Databricks Community

jcozar · ‎04-04-2024

Hi!

I receive three streams from a postgres CDC. These 3 tables, invoices users and products, need to be joined. I want to use a left join with respect the invoices stream. In order to compute correct results and release old states, I use watermarks and time join conditions on both sides of the join according to the official doc:

(
    spark
    .readStream
    .format("delta")
    .load(f"{DATA_PATH}/invoices/")
    .alias("invoices")
    .withWatermark("invoices.created_at", "4 seconds")
    .join(
        (
            spark
            .readStream
            .format("delta")
            .load(f"{DATA_PATH}/users/")
            .alias("users")
            .withWatermark("users.created_at", "4 seconds")
        ),
        on=(
            (F.col("invoices.user_id") == F.col("users.id"))
            & (F.col("invoices.created_at").between(F.expr("users.created_at - interval 2 seconds"), F.expr(f"users.created_at + interval 2 seconds")))
        ),
        how="left"
    )
    .join(
        (
            spark
            .readStream
            .format("delta")
            .load(f"{DATA_PATH}/products/")
            .alias("products")
            .withWatermark("products.created_at", "4 seconds")
        ),
        on=(
            (F.col("invoices.product_id") == F.col("products.id"))
            & (F.col("invoices.created_at").between(F.expr("products.created_at - interval 2 seconds"), F.expr(f"products.created_at + interval 2 seconds")))
        ),
        how="left"
    )
    .writeStream
    .outputMode("append")
    .format("memory")
    .queryName("display_experiment_3_1_1")
    .start()
)

However it raises the following error

org.apache.spark.sql.AnalysisException: More than one event time columns are available. Please ensure there is at most one event time column per stream. event time columns: (created_at#111102-T4000ms,created_at#111089-T4000ms)

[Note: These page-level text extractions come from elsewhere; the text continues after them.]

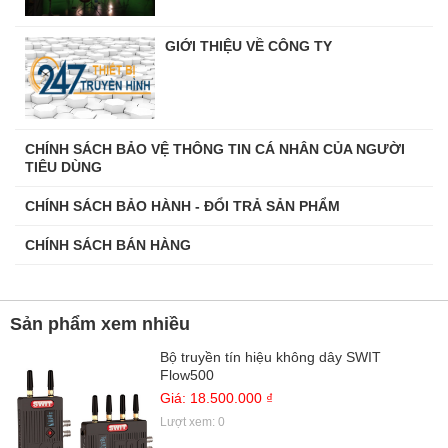
GIỚI THIỆU VỀ CÔNG TY
CHÍNH SÁCH BẢO VỆ THÔNG TIN CÁ NHÂN CỦA NGƯỜI
TIÊU DÙNG
CHÍNH SÁCH BẢO HÀNH - ĐỔI TRẢ SẢN PHẨM
CHÍNH SÁCH BÁN HÀNG
Sản phẩm xem nhiều
Bộ truyền tín hiệu không dây SWIT
Flow500
Giá: 18.500.000 ₫
Lượt xem: 0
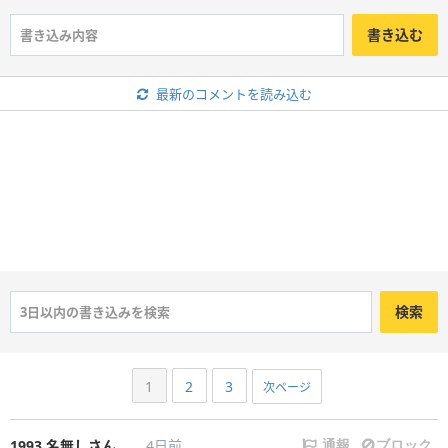
書き込む
最新のコメントを読み込む
検索
1
2
3
次ページ
1993
名無しさん
4日前
通報
ブロック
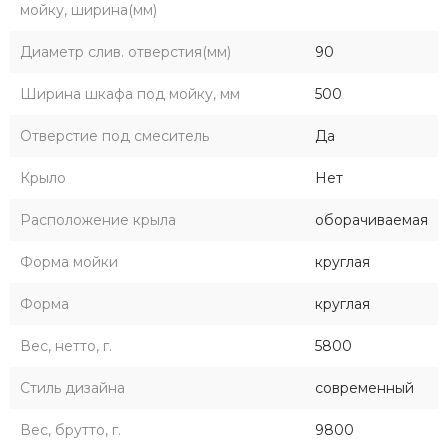
мойку, ширина(мм)
Диаметр слив. отверстия(мм)
90
Ширина шкафа под мойку, мм
500
Отверстие под смеситель
Да
Крыло
Нет
Расположение крыла
оборачиваемая
Форма мойки
круглая
Форма
круглая
Вес, нетто, г.
5800
Стиль дизайна
современный
Вес, брутто, г.
9800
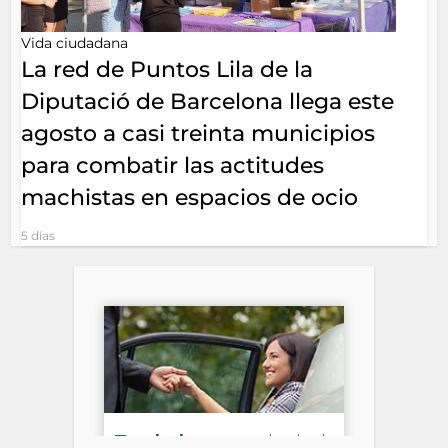
Vida ciudadana
La red de Puntos Lila de la
Diputació de Barcelona llega este
agosto a casi treinta municipios
para combatir las actitudes
machistas en espacios de ocio
5 días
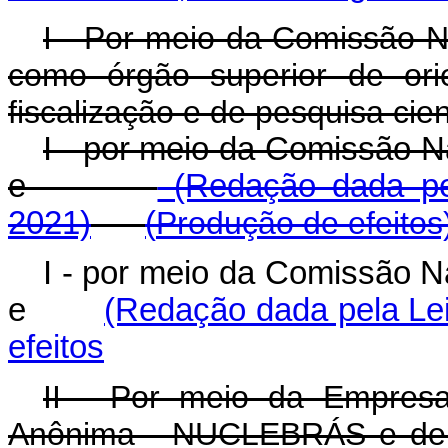
I - Por meio da Comissão N
como órgão superior de orie
fiscalização e de pesquisa cient
I - por meio da Comissão N
e
(Redação dada pel
2021)
(
Produção de efeitos
I - por meio da Comissão N
e
(Redação dada pela Lei
efeitos
II - Por meio da Empresa
Anônima - NUCLEBRÁS e de s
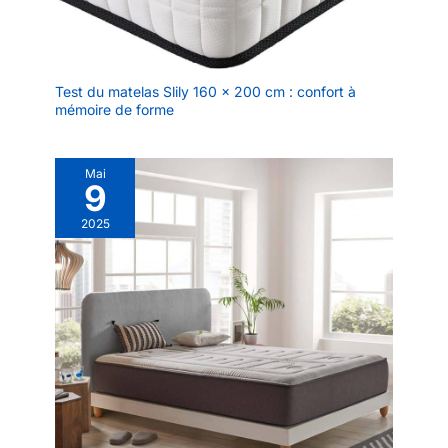
Test du matelas Slily 160 x 200 cm : confort à
mémoire de forme
Mai
9
2025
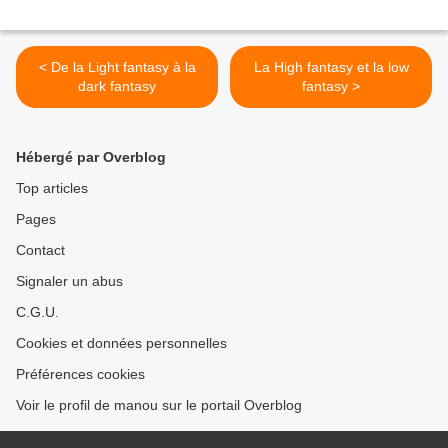
< De la Light fantasy à la
La High fantasy et la low
dark fantasy
fantasy >
Hébergé par Overblog
Top articles
Pages
Contact
Signaler un abus
C.G.U.
Cookies et données personnelles
Préférences cookies
Voir le profil de manou sur le portail Overblog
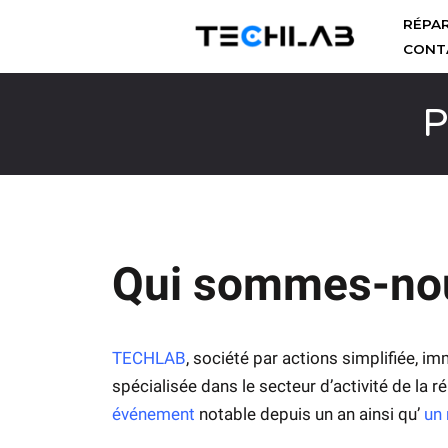
RÉPA
CONT
Aller
au
P
contenu
Qui sommes-no
TECHLAB
, société par actions simplifiée, 
spécialisée dans le secteur d’activité de la
événement
notable depuis un an ainsi qu’
un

I tested the previous code with just 2 streams and it works (invoices and users, or invoices and products). My question is, if I need to JOIN multiple tables, the rules described in the official doc are not applied JOIN by JOIN? In case of joining 3 streams, is it not possible to be correct in results and also perform state cleanups?

Thank you very much!

jcozar · ‎04-07-2024

Thank you very much for your help @Retired_mod ! However, I am afraid that I don't fully understand the solution, sorry! 😞

I checked your code and compared with mine and I don't see the differences. On each data stream, there is a column named `created_at` which is the time event. It works perfectly when joining two streams, but the problem raises when I try to join three (or more) streams. I understand that internally spark creates a single global watermark from the two created_at columns in a single join operation according to the doc. However, it seems that using more JOINs fails.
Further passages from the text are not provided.